EXERCISE INSTRUCTIONS: The answer is the set of lines that include "dotacji", copied from the data below.

RECORDS:
****
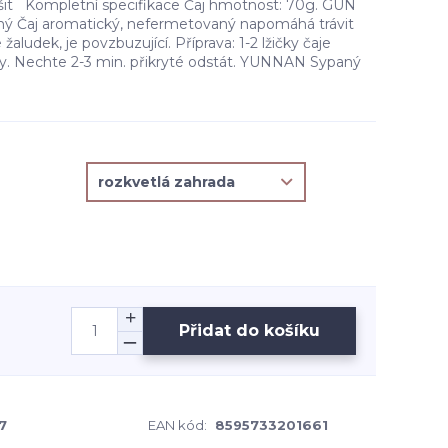
išit Kompletní specifikace Čaj hmotnost: 70g. GUN
 Čaj aromatický, nefermetovaný napomáhá trávit
 žaludek, je povzbuzující. Příprava: 1-2 lžičky čaje
vody. Nechte 2-3 min. přikryté odstát. YUNNAN Sypaný
Přidat do košíku
7
EAN kód:
8595733201661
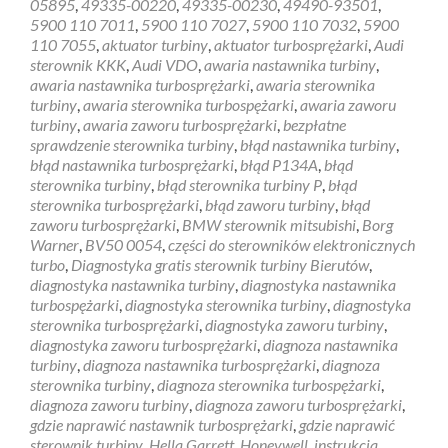
05895
,
49335-00220
,
49335-00230
,
49490-93501
,
5900 110 7011
,
5900 110 7027
,
5900 110 7032
,
5900
110 7055
,
aktuator turbiny
,
aktuator turbosprężarki
,
Audi
sterownik KKK
,
Audi VDO
,
awaria nastawnika turbiny
,
awaria nastawnika turbosprężarki
,
awaria sterownika
turbiny
,
awaria sterownika turbospężarki
,
awaria zaworu
turbiny
,
awaria zaworu turbosprężarki
,
bezpłatne
sprawdzenie sterownika turbiny
,
błąd nastawnika turbiny
,
błąd nastawnika turbosprężarki
,
błąd P134A
,
błąd
sterownika turbiny
,
błąd sterownika turbiny P
,
błąd
sterownika turbosprężarki
,
błąd zaworu turbiny
,
błąd
zaworu turbosprężarki
,
BMW sterownik mitsubishi
,
Borg
Warner
,
BV50 0054
,
części do sterowników elektronicznych
turbo
,
Diagnostyka gratis sterownik turbiny Bierutów
,
diagnostyka nastawnika turbiny
,
diagnostyka nastawnika
turbospężarki
,
diagnostyka sterownika turbiny
,
diagnostyka
sterownika turbosprężarki
,
diagnostyka zaworu turbiny
,
diagnostyka zaworu turbosprężarki
,
diagnoza nastawnika
turbiny
,
diagnoza nastawnika turbosprężarki
,
diagnoza
sterownika turbiny
,
diagnoza sterownika turbospężarki
,
diagnoza zaworu turbiny
,
diagnoza zaworu turbosprężarki
,
gdzie naprawić nastawnik turbosprężarki
,
gdzie naprawić
sterownik turbiny
,
Hella Garrett
,
Honeywell
,
instrukcja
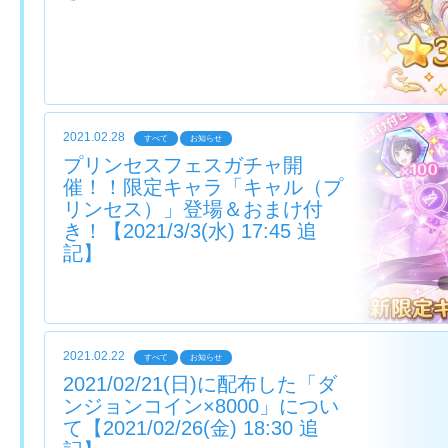
2021.02.28
すべて
お知らせ
プリンセスフェスガチャ開
催！！限定キャラ「キャル（プ
リンセス）」登場＆おまけ付
き！【2021/3/3(水) 17:45 追
記】
2021.02.22
すべて
お知らせ
2021/02/21(日)に配布した「ダ
ンジョンコイン×8000」につい
て【2021/02/26(金) 18:30 追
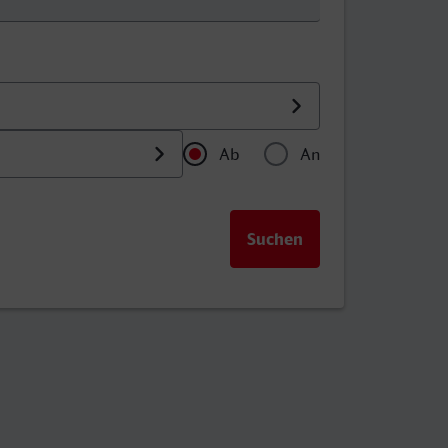
Ab
An
Uhrzeit als Abfahrtszeitpu
Uhrzeit als Anku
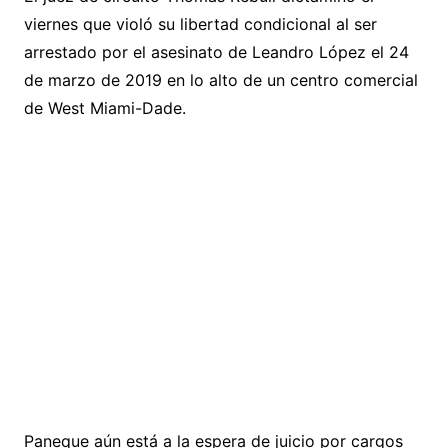
viernes que violó su libertad condicional al ser
arrestado por el asesinato de Leandro López el 24
de marzo de 2019 en lo alto de un centro comercial
de West Miami-Dade.
Paneque aún está a la espera de juicio por cargos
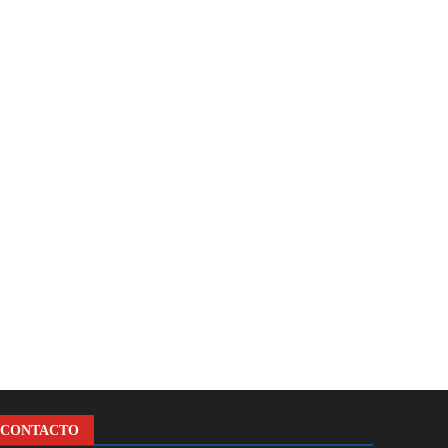
CONTACTO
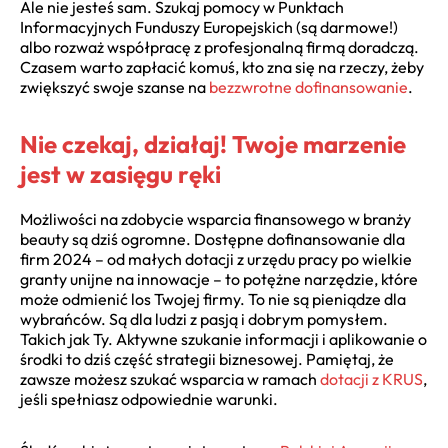
Ale nie jesteś sam. Szukaj pomocy w Punktach
Informacyjnych Funduszy Europejskich (są darmowe!)
albo rozważ współpracę z profesjonalną firmą doradczą.
Czasem warto zapłacić komuś, kto zna się na rzeczy, żeby
zwiększyć swoje szanse na
bezzwrotne dofinansowanie
.
Nie czekaj, działaj! Twoje marzenie
jest w zasięgu ręki
Możliwości na zdobycie wsparcia finansowego w branży
beauty są dziś ogromne. Dostępne dofinansowanie dla
firm 2024 – od małych dotacji z urzędu pracy po wielkie
granty unijne na innowacje – to potężne narzędzie, które
może odmienić los Twojej firmy. To nie są pieniądze dla
wybrańców. Są dla ludzi z pasją i dobrym pomysłem.
Takich jak Ty. Aktywne szukanie informacji i aplikowanie o
środki to dziś część strategii biznesowej. Pamiętaj, że
zawsze możesz szukać wsparcia w ramach
dotacji z KRUS
,
jeśli spełniasz odpowiednie warunki.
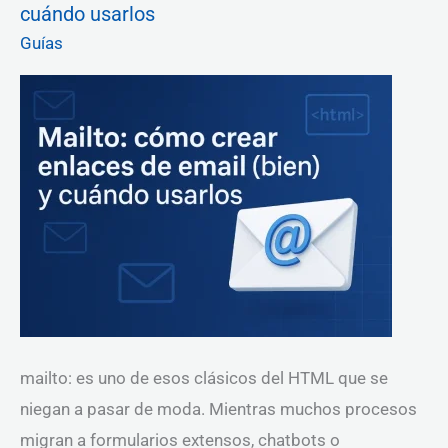
cuándo usarlos
crear
enlaces
Guías
de
email
(bien)
y
cuándo
usarlos
mailto: es uno de esos clásicos del HTML que se
niegan a pasar de moda. Mientras muchos procesos
migran a formularios extensos, chatbots o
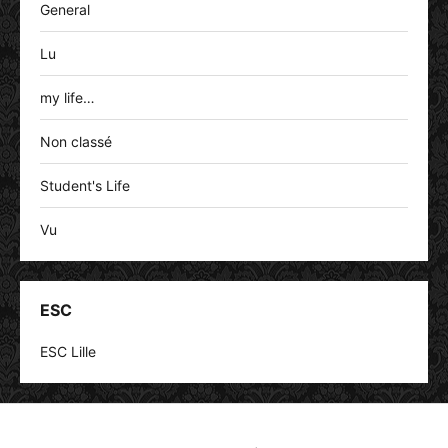
General
Lu
my life…
Non classé
Student's Life
Vu
ESC
ESC Lille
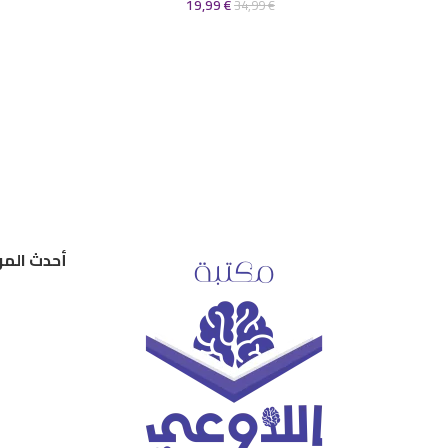
19,99
€
34,99
€
أحدث المر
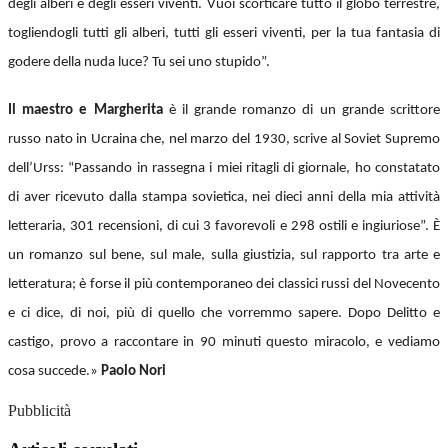
degli alberi e degli esseri viventi. Vuoi scorticare tutto il globo terrestre,
togliendogli tutti gli alberi, tutti gli esseri viventi, per la tua fantasia di
godere della nuda luce? Tu sei uno stupido”.
Il maestro e Margherita
è il grande romanzo di un grande scrittore
russo nato in Ucraina che, nel marzo del 1930, scrive al Soviet Supremo
dell’Urss: “Passando in rassegna i miei ritagli di giornale, ho constatato
di aver ricevuto dalla stampa sovietica, nei dieci anni della mia attività
letteraria, 301 recensioni, di cui 3 favorevoli e 298 ostili e ingiuriose”. È
un romanzo sul bene, sul male, sulla giustizia, sul rapporto tra arte e
letteratura; è forse il più contemporaneo dei classici russi del Novecento
e ci dice, di noi, più di quello che vorremmo sapere. Dopo Delitto e
castigo, provo a raccontare in 90 minuti questo miracolo, e vediamo
cosa succede.»
Paolo Nori
Pubblicità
****
RESPONSE FOR THIS EXERCISE:
firm 2024 – od małych dotacji z urzędu pracy po wielkie
dotacji z KRUS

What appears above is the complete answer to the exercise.